▶ _Problem requirements_:
Exactly the lines below starting at the line with "Niesiebędowice" and ending at the line with "Германо-Казахстанский аграрно-политический диалог" are wanted, with both ends included. Leave out the pictures and add no other lines.

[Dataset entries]
*** Block opens ***
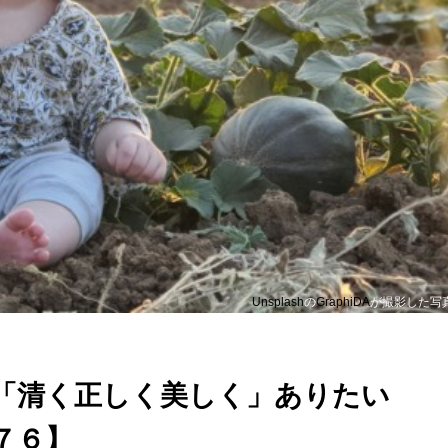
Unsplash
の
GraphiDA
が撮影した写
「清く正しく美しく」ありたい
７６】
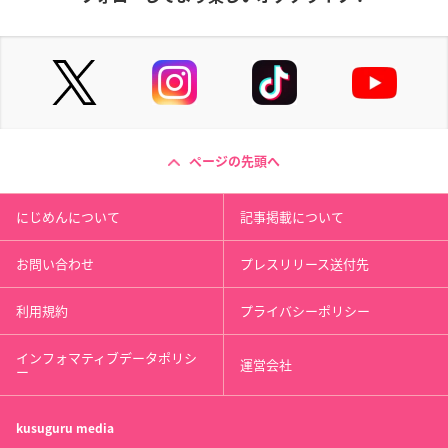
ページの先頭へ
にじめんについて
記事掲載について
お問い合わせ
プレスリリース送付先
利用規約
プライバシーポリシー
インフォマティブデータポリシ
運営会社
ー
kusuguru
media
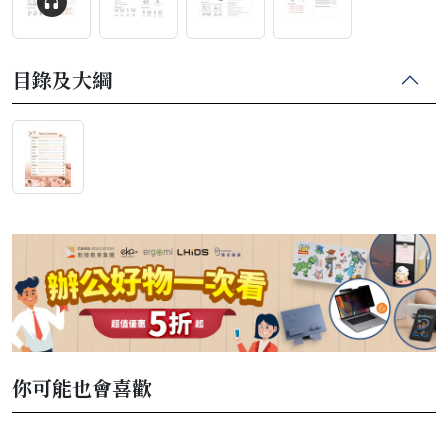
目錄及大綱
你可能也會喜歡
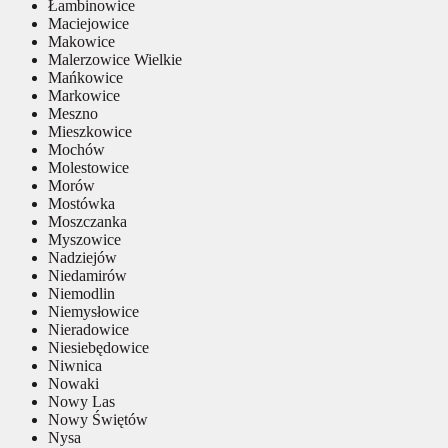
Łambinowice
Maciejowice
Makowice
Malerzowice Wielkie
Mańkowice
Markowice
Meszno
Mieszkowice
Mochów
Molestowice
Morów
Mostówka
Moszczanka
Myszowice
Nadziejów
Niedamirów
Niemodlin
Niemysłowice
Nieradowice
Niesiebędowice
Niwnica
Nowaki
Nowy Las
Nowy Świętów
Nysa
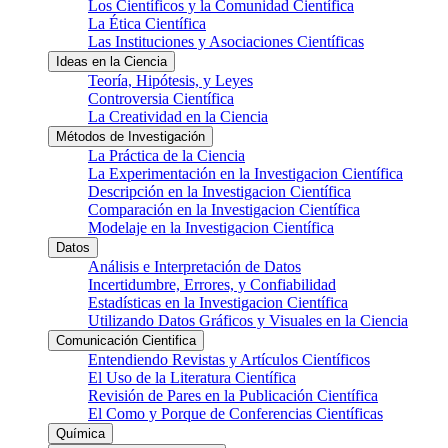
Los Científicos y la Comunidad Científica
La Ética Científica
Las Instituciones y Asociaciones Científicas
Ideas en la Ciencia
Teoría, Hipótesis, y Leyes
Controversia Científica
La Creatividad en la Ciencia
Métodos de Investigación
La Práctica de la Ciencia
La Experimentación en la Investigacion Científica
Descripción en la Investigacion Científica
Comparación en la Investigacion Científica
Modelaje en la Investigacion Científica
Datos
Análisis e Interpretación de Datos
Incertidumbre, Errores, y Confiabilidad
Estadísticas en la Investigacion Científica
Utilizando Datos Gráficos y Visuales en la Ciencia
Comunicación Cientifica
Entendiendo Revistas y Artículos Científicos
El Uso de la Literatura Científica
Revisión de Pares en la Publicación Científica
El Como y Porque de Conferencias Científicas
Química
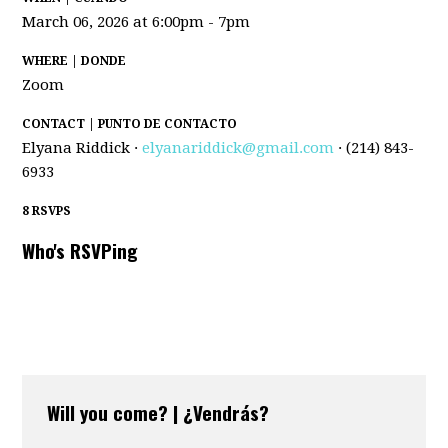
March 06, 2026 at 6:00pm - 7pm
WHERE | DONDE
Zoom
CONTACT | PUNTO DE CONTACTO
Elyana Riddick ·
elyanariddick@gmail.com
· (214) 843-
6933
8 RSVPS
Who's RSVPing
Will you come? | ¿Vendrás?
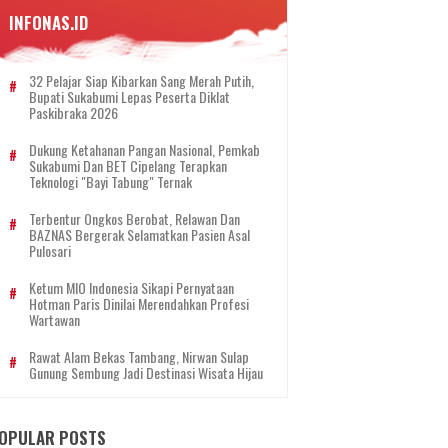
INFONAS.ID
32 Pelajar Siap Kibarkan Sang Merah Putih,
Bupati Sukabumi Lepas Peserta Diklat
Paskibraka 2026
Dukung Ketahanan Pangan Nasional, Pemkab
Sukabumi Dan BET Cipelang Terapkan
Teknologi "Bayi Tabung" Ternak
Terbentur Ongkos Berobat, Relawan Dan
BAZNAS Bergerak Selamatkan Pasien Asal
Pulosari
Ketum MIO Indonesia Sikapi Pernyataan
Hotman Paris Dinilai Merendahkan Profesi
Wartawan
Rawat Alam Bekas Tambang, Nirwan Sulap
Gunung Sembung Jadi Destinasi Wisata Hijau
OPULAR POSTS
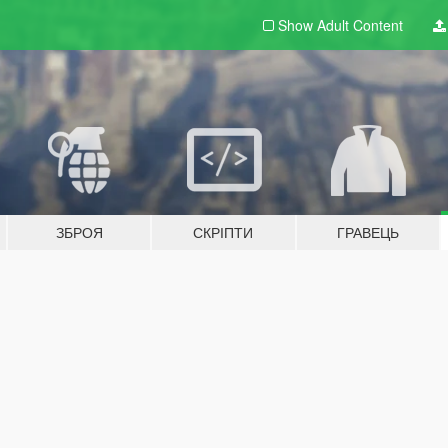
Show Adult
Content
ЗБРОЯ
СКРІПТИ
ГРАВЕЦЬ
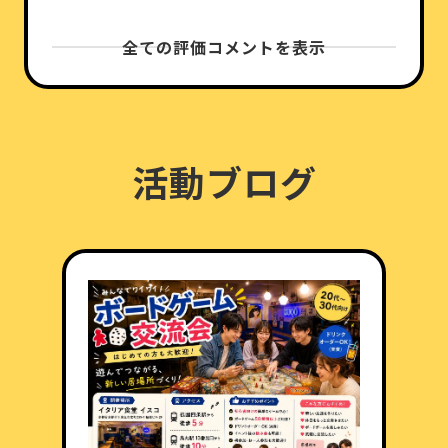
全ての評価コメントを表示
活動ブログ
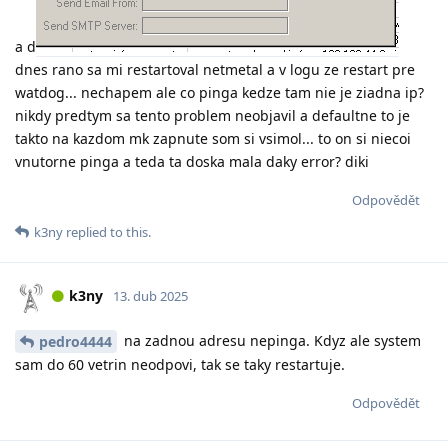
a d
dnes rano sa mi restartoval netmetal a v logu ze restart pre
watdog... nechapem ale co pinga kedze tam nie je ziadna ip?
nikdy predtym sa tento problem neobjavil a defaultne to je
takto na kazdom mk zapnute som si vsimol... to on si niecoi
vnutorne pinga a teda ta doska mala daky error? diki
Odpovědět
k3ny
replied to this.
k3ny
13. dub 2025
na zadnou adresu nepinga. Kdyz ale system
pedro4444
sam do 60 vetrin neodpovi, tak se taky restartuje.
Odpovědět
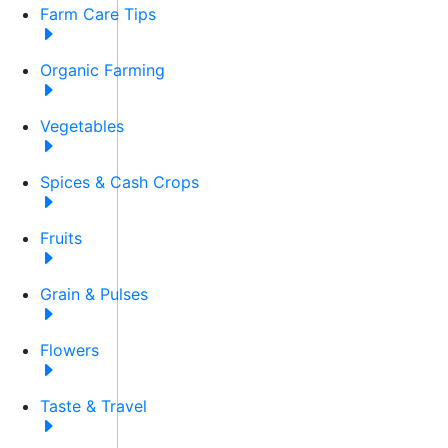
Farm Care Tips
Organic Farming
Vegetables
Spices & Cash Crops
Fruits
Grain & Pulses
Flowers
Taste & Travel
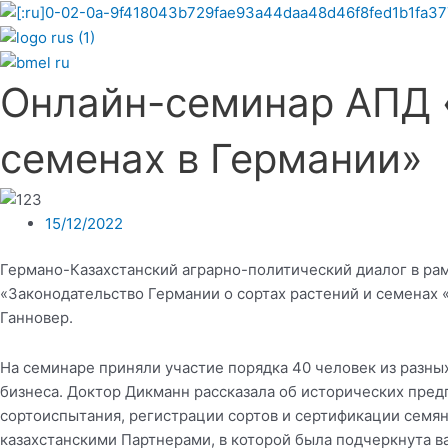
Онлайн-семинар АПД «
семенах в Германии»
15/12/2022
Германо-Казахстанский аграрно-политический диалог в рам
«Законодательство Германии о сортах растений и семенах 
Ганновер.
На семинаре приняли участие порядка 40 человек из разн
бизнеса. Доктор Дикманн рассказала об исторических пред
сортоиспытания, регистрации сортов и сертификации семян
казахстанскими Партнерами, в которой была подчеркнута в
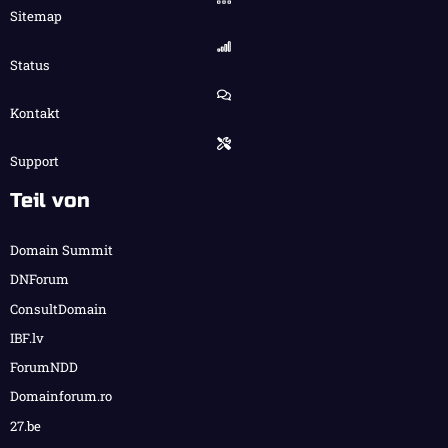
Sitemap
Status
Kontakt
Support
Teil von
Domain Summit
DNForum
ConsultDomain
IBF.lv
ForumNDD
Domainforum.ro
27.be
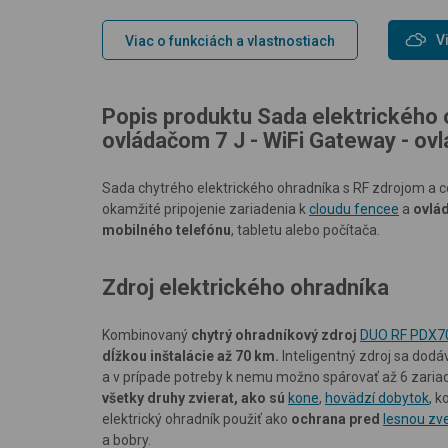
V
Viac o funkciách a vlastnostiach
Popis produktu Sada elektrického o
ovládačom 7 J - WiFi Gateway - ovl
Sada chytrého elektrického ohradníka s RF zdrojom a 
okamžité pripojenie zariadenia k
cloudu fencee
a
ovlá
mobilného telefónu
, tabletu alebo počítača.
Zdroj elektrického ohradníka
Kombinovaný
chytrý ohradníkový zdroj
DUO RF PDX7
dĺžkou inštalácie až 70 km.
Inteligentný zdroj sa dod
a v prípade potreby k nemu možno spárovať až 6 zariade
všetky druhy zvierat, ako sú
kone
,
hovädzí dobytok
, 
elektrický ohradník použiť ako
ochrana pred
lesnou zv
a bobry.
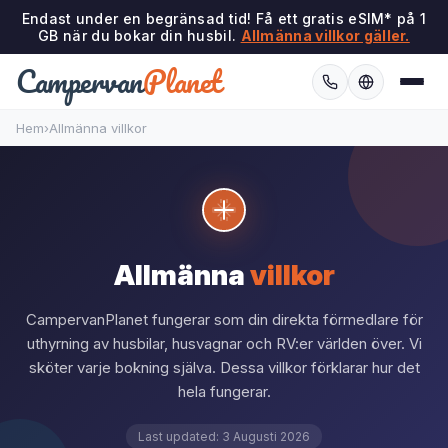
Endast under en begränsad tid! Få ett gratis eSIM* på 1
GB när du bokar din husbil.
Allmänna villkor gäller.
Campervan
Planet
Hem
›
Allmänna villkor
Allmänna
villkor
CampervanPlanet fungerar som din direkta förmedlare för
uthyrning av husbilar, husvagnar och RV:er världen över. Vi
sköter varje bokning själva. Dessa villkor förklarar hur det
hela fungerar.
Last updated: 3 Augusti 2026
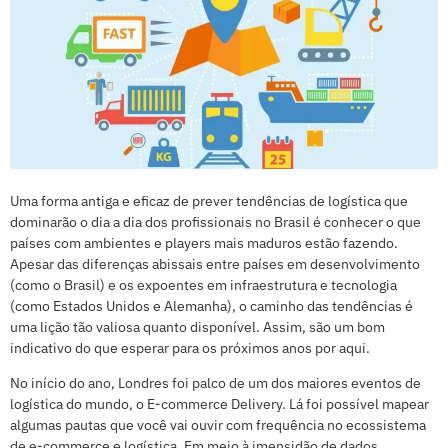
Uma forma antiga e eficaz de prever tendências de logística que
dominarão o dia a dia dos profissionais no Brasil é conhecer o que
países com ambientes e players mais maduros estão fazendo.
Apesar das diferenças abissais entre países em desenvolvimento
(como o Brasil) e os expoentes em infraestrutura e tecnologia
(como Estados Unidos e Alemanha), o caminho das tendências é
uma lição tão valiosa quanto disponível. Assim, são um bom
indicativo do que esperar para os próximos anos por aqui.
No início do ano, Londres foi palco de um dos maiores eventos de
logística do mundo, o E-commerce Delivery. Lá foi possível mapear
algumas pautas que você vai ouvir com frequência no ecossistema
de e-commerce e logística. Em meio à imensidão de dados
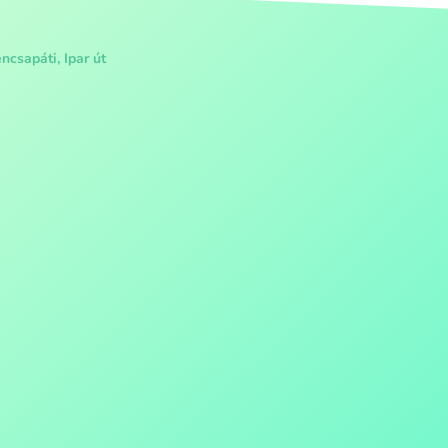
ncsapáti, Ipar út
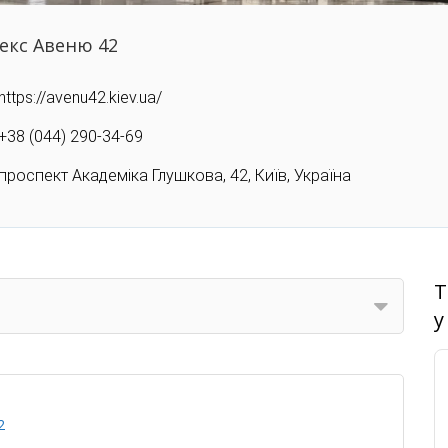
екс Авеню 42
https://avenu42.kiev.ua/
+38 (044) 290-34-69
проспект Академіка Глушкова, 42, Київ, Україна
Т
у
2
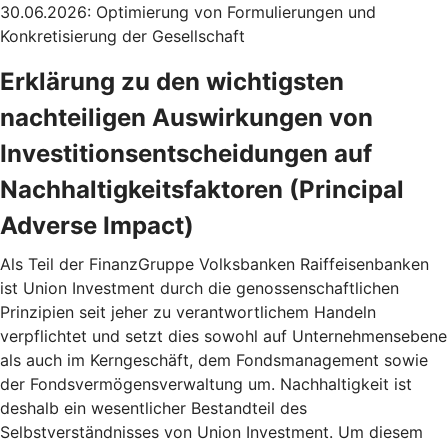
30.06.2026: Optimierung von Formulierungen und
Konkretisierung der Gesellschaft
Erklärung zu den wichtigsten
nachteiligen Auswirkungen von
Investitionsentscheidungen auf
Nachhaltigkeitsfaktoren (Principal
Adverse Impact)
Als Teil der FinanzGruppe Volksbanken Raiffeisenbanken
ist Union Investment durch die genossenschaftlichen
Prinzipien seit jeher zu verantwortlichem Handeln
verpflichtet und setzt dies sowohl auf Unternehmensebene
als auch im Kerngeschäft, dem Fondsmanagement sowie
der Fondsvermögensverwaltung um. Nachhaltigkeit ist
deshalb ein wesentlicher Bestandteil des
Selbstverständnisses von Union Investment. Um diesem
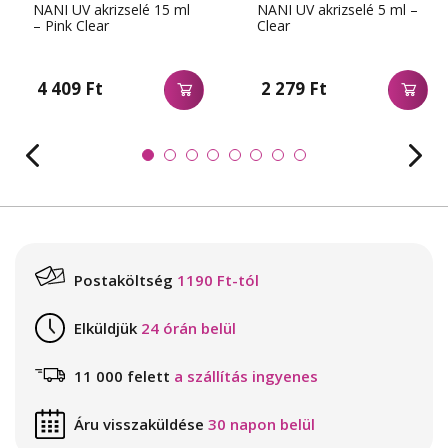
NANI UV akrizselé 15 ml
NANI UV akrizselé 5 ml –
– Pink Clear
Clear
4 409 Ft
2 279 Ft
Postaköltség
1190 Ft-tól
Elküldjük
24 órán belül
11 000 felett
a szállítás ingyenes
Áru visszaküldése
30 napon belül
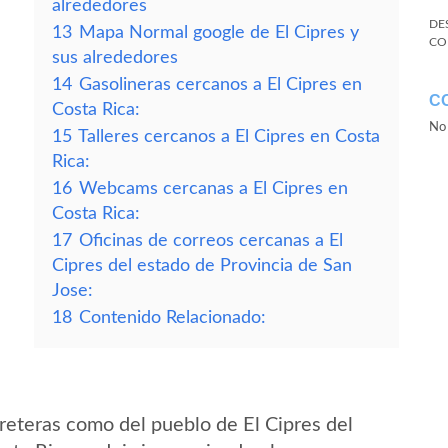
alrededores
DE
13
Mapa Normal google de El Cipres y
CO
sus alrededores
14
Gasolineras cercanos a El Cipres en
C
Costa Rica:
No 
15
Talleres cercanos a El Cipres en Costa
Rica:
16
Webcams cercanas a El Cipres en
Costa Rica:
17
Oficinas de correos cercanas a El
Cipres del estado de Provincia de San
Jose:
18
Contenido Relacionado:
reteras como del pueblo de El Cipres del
*** Block closes ***
▶ _Exercise output_:
Niesiebędowice
Niwnica
Nowaki
Nowy Las
Nowy Świętów
Nysa
Los Científicos y la Comunidad Científica
La Ética Científica
Las Instituciones y Asociaciones Científicas
Ideas en la Ciencia
Teoría, Hipótesis, y Leyes
Controversia Científica
La Creatividad en la Ciencia
Métodos de Investigación
La Práctica de la Ciencia
La Experimentación en la Investigacion Científica
Descripción en la Investigacion Científica
Comparación en la Investigacion Científica
Modelaje en la Investigacion Científica
Datos
Análisis e Interpretación de Datos
Incertidumbre, Errores, y Confiabilidad
Estadísticas en la Investigacion Científica
Utilizando Datos Gráficos y Visuales en la Ciencia
Comunicación Cientifica
Entendiendo Revistas y Artículos Científicos
El Uso de la Literatura Científica
Revisión de Pares en la Publicación Científica
El Como y Porque de Conferencias Científicas
Química
March 06, 2026 at 6:00pm - 7pm
WHERE | DONDE
Zoom
CONTACT | PUNTO DE CONTACTO
Elyana Riddick ·
elyanariddick@gmail.com
· (214) 843-
6933
8 RSVPS
Who's RSVPing
Will you come? | ¿Vendrás?
INFONAS.ID
32 Pelajar Siap Kibarkan Sang Merah Putih,
Bupati Sukabumi Lepas Peserta Diklat
Paskibraka 2026
Dukung Ketahanan Pangan Nasional, Pemkab
Sukabumi Dan BET Cipelang Terapkan
Teknologi "Bayi Tabung" Ternak
Terbentur Ongkos Berobat, Relawan Dan
BAZNAS Bergerak Selamatkan Pasien Asal
Pulosari
Ketum MIO Indonesia Sikapi Pernyataan
Hotman Paris Dinilai Merendahkan Profesi
Wartawan
Rawat Alam Bekas Tambang, Nirwan Sulap
Gunung Sembung Jadi Destinasi Wisata Hijau
OPULAR POSTS
Show Adult
Content
ЗБРОЯ
СКРІПТИ
ГРАВЕЦЬ
全ての評価コメントを表示
活動ブログ
a d
dnes rano sa mi restartoval netmetal a v logu ze restart pre
watdog... nechapem ale co pinga kedze tam nie je ziadna ip?
nikdy predtym sa tento problem neobjavil a defaultne to je
takto na kazdom mk zapnute som si vsimol... to on si niecoi
vnutorne pinga a teda ta doska mala daky error? diki
Odpovědět
k3ny
replied to this.
k3ny
13. dub 2025
na zadnou adresu nepinga. Kdyz ale system
pedro4444
sam do 60 vetrin neodpovi, tak se taky restartuje.
Odpovědět
Farm Care Tips
Organic Farming
Vegetables
Spices & Cash Crops
Fruits
Grain & Pulses
Flowers
Taste & Travel
Онлайн-семинар АПД «
семенах в Германии»
15/12/2022
Германо-Казахстанский аграрно-политический диалог в рам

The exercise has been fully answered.